Has it occured to you that perhaps the origin story of the dwarves might have actually changed between when R&C went to print and when W&M went to print? The game is still under development so while it may indeed be annoying that you've got two different versions of a particular origin story, I'd be inclined to take them both with a grain of salt and wait until the actual rulebooks are out. I know they've said that the preview books actually go into more detail than the rulebooks do, but they've also said that stuff in the preview books has changed since they were sent to print, so you really kind of have to take everything in them with a grain of salt.
 

I think the worst Dragonlance related inconsistency was one of the main characters in one of the novels that come out was a Half-Orc. On Krynn. A world that doesn't have any Orcs.

I mean, c'mon. That's not even screwing up a timeline. That's like having a vulcan in some LotR fan-fic. Knowing what races are available in a given world is as basic as it gets. Where were the editors that day?
 

*nod* The fact these are glimpses of development 3-6 months ago probably needs to be taken into account.

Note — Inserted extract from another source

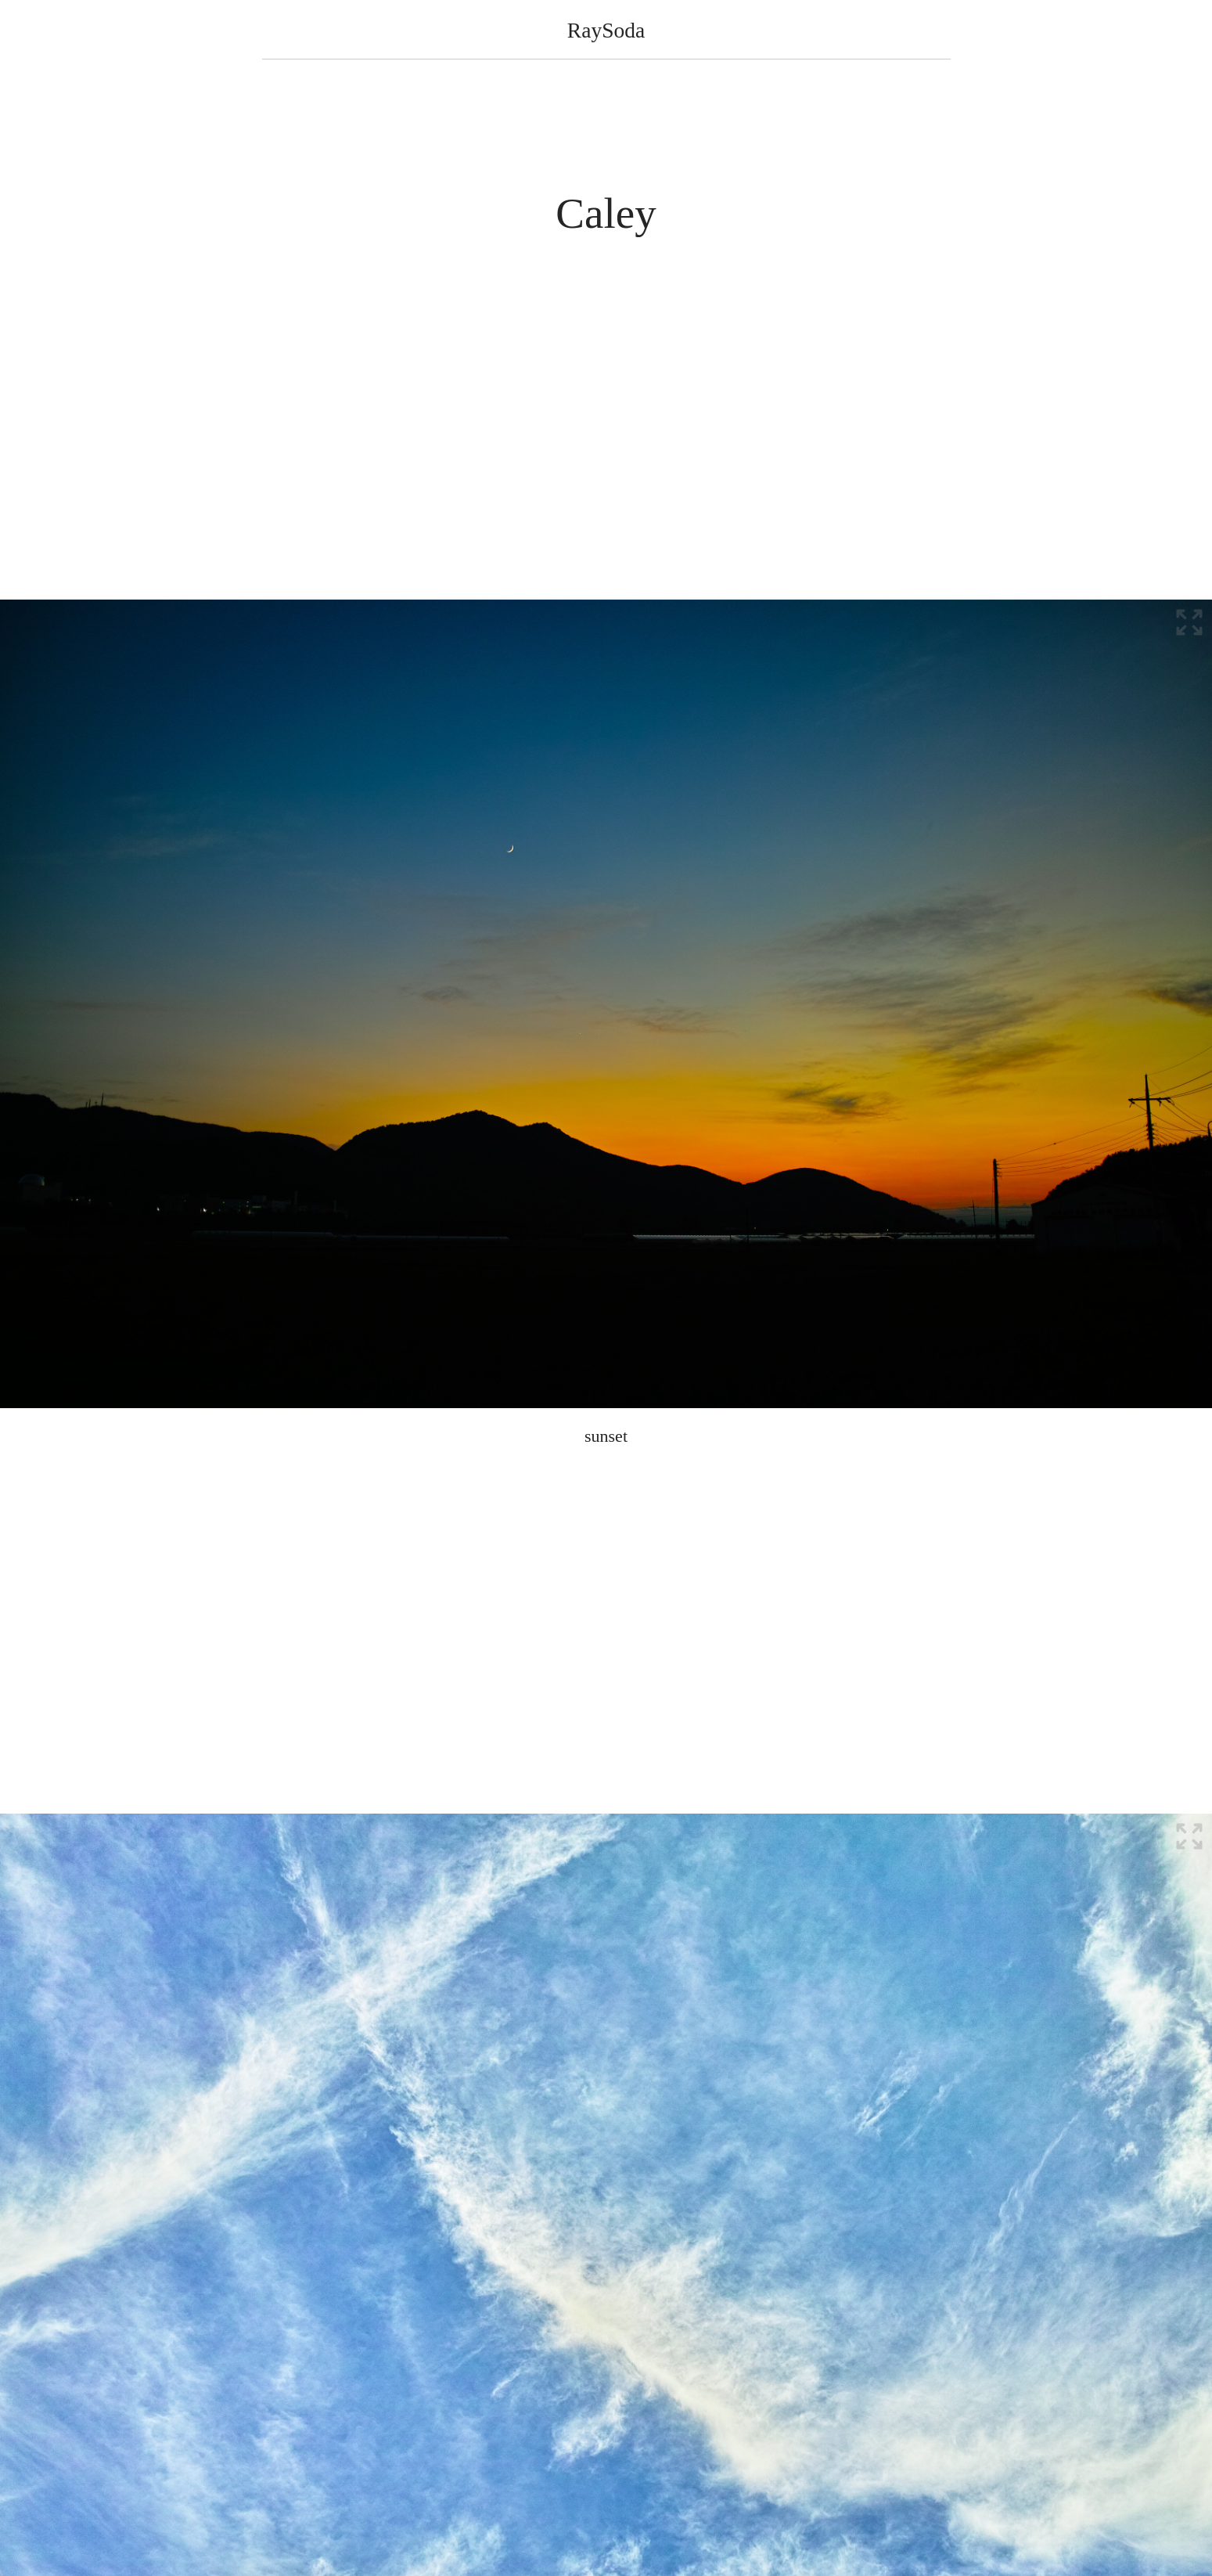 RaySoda (606, 30)
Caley (606, 213)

For example the new elven material on the WotC site is different to the material in R&C, but I expect the PHB to be much more like the material on the WotC site.

When you have the PHB, DMG and MM - then you will have the finla core fluff - when they release new books after that and it conflicts you can turn the rant on. :)
 

Myths in the Dnd game and real world ALWAYS have different versions - especially depending upon who is telling them...the whole how Gruumsh lost his eye comes to mind here ;)

As mentioned above I suggest each could be true depending upon who you ask. The first sounds like a dwarven response (so I suggest it appeared under dwarf). The second sounds like a giant telling (and therefore I assume this appeared under giants). What better way to set player up of these conflicting races than to have them believe different things? Not even, 'oh this is another possibility', but flat-out stating this is how it is to a dwarf and then to a giant is great..in my mind.